A partire dal cancello della Villa tessiamo una rete che si snoda lungo la facciata est di via Beato Annibale Re di Francia, nel quartiere Stadio.
Non mancano discussioni e la libera elargizione di No sordi e ciechi da parte di proprietari di facciate su strada, il cui esercizio di potere lede l’Urbanità intesa come ciò «che appartiene al vivere in città» e quindi strettamente legata alla strada come spazio e luogo di permanenza non solo il transito.
Il lavoro continua e la gente per strada si ferma, chiede cosa stiamo facendo, è curiosa.
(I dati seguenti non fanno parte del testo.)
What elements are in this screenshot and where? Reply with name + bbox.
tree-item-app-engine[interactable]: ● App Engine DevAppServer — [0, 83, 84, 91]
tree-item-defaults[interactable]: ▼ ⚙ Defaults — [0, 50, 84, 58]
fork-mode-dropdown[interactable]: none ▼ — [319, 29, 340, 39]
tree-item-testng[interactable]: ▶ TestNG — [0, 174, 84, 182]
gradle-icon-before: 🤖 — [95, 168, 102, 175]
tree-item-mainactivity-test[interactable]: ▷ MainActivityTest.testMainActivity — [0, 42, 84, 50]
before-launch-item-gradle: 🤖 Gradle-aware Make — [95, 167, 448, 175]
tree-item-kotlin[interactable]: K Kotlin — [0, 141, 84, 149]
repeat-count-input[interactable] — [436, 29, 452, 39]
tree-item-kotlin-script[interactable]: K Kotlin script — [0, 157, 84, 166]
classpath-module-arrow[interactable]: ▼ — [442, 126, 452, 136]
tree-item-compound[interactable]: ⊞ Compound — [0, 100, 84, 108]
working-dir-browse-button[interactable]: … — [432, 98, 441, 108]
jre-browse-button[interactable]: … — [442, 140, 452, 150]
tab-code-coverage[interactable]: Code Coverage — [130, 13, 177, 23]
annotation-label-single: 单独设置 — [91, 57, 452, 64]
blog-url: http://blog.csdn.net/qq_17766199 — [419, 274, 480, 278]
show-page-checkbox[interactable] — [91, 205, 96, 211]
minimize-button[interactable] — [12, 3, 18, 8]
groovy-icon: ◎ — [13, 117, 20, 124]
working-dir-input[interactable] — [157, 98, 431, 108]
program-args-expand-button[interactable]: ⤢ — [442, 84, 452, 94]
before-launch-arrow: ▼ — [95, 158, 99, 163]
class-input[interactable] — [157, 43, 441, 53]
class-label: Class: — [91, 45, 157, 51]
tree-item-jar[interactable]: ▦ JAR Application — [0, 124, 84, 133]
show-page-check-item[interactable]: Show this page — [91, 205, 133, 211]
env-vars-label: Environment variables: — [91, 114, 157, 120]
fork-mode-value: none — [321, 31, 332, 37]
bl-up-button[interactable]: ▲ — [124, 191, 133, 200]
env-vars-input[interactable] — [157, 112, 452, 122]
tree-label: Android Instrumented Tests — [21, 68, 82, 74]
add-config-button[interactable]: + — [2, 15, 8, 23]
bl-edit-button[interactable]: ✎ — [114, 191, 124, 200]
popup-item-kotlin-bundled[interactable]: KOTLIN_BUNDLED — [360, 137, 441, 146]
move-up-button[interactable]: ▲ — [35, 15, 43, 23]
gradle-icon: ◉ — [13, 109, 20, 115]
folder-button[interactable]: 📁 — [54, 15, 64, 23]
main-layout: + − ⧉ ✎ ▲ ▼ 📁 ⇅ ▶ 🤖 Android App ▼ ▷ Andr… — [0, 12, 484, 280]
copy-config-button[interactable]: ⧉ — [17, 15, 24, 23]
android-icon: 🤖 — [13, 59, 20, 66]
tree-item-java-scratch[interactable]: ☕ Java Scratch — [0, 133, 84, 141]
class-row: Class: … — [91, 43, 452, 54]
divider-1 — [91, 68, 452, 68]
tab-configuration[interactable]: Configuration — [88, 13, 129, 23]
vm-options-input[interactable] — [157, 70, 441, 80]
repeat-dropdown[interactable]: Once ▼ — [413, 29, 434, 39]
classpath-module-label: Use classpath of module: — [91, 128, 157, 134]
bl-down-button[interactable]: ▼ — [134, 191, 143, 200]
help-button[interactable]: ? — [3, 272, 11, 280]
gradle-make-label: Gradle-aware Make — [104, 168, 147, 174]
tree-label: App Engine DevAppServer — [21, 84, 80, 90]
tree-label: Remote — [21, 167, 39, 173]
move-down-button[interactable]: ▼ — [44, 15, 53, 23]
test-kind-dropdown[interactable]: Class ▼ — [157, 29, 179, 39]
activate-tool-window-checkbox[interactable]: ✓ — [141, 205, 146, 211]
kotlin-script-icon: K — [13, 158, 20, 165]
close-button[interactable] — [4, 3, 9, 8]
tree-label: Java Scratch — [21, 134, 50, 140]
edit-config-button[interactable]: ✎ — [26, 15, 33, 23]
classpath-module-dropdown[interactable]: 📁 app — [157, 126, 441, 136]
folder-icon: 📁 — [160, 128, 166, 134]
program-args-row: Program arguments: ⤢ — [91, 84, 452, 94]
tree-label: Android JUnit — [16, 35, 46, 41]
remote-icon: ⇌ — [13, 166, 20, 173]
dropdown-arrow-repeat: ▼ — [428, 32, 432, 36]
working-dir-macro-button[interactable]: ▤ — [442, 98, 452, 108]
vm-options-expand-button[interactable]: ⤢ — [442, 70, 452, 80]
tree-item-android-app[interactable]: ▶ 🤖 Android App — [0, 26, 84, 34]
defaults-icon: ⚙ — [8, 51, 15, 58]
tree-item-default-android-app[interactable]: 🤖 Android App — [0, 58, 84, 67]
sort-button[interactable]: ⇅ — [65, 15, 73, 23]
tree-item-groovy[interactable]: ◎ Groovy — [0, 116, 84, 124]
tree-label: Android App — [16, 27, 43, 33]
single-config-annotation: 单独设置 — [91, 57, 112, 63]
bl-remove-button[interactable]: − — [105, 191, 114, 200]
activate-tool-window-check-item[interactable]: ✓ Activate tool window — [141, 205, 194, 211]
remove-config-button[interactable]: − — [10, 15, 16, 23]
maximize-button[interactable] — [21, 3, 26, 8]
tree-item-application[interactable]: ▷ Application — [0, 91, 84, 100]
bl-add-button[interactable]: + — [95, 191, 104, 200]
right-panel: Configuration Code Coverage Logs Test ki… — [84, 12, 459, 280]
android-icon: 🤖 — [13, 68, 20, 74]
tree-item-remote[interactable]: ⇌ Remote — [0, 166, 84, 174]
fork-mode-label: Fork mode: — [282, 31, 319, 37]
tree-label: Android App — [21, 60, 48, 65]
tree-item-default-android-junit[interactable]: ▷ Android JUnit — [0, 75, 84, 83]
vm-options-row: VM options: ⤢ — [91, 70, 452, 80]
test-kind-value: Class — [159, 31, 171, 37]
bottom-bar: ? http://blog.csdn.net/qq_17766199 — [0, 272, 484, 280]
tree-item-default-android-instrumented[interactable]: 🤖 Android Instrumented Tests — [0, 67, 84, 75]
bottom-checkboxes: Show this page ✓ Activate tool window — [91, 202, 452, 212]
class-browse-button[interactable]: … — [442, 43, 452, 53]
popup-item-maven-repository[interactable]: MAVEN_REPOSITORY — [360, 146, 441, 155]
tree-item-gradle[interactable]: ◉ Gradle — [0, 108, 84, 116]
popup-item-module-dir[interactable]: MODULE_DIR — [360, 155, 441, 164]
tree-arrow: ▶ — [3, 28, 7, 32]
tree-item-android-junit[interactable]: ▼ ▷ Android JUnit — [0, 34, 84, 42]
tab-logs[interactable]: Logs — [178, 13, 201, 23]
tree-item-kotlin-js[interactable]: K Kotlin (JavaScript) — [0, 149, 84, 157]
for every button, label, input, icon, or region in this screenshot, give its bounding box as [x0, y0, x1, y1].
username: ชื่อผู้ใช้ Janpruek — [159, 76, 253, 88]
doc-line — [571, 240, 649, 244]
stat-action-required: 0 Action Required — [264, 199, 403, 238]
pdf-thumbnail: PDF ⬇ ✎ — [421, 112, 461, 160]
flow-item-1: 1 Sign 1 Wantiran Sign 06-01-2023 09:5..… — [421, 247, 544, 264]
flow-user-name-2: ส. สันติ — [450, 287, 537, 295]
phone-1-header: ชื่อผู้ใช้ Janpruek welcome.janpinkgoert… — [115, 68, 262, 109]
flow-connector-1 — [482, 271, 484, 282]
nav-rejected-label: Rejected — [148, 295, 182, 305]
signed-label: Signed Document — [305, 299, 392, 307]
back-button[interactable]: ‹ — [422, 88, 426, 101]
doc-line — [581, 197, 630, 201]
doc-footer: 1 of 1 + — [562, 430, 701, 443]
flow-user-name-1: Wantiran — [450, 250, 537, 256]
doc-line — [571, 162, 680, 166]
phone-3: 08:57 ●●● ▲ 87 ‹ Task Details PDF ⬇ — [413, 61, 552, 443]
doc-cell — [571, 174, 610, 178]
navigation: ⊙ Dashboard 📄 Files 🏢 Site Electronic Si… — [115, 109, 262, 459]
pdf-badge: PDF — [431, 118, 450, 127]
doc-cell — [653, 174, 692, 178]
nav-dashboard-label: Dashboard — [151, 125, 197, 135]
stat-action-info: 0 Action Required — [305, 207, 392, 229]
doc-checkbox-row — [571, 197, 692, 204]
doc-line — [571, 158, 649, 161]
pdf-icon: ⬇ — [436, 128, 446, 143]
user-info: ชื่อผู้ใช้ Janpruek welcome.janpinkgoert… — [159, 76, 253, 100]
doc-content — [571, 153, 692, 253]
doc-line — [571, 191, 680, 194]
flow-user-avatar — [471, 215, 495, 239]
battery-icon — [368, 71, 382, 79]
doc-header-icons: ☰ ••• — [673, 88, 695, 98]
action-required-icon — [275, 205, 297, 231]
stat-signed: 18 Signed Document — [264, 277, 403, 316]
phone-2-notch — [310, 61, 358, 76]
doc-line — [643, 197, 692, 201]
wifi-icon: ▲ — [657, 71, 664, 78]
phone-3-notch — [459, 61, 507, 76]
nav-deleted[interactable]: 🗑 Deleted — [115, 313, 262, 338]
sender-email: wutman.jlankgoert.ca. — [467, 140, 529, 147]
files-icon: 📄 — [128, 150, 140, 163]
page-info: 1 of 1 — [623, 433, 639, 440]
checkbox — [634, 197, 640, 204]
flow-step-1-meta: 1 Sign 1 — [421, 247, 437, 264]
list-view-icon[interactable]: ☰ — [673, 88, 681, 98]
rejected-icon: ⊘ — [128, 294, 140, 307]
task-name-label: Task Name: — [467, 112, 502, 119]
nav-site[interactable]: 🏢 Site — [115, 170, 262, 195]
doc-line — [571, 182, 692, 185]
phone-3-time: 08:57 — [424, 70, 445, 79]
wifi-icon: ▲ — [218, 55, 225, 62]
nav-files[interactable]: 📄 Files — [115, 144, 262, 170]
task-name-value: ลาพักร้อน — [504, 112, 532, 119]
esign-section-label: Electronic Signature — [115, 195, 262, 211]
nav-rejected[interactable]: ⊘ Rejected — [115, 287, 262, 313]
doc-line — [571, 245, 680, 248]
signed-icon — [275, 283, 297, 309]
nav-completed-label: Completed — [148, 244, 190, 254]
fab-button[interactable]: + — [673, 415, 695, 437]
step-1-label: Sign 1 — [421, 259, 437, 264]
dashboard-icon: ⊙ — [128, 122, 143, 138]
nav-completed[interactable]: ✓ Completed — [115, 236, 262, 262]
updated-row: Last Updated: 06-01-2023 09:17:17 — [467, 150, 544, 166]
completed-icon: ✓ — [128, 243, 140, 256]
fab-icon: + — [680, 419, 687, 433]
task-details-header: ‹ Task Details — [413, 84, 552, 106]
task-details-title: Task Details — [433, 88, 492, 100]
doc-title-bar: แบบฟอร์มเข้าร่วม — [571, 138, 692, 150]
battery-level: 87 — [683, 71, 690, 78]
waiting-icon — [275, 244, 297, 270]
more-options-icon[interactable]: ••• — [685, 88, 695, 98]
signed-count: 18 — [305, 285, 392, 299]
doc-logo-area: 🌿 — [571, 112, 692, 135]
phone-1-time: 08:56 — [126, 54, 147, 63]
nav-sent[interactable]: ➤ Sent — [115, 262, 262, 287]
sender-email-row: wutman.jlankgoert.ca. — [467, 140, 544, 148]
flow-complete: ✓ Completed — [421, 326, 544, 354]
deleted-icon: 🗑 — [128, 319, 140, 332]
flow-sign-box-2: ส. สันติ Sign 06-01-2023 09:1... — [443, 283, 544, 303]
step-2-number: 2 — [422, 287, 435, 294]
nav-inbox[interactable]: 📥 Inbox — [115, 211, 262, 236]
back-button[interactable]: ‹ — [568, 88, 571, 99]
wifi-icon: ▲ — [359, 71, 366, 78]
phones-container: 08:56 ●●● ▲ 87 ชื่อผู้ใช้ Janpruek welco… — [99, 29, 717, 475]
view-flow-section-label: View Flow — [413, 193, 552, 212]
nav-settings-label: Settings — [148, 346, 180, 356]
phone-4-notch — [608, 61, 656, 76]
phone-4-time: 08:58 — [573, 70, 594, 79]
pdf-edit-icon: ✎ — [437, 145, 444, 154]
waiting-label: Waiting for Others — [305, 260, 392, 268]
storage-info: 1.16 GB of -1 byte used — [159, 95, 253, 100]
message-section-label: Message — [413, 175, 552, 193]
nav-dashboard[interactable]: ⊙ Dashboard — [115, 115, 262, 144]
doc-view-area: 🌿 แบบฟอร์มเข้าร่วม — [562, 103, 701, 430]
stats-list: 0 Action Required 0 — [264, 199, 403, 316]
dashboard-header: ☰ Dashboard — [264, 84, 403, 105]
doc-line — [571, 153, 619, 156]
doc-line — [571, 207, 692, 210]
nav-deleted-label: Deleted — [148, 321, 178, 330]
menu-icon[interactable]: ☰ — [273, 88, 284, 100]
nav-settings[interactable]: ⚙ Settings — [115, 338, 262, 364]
Qualche anziano della Villa si offre addirittura di aiutarci, come se lo stare fuori concedesse loro maggiore libertà d’azione.
I negozi alimentari donano delizie che allietano il nostro lavoro, i condomini dei palazzi adiacenti sorridono dalle finestre delle proprie case; tutti quanti sono parte di un’opera collettiva ed è evidente come il passaggio da un dentro ad un fuori coincida con il passaggio da un Io a un Noi.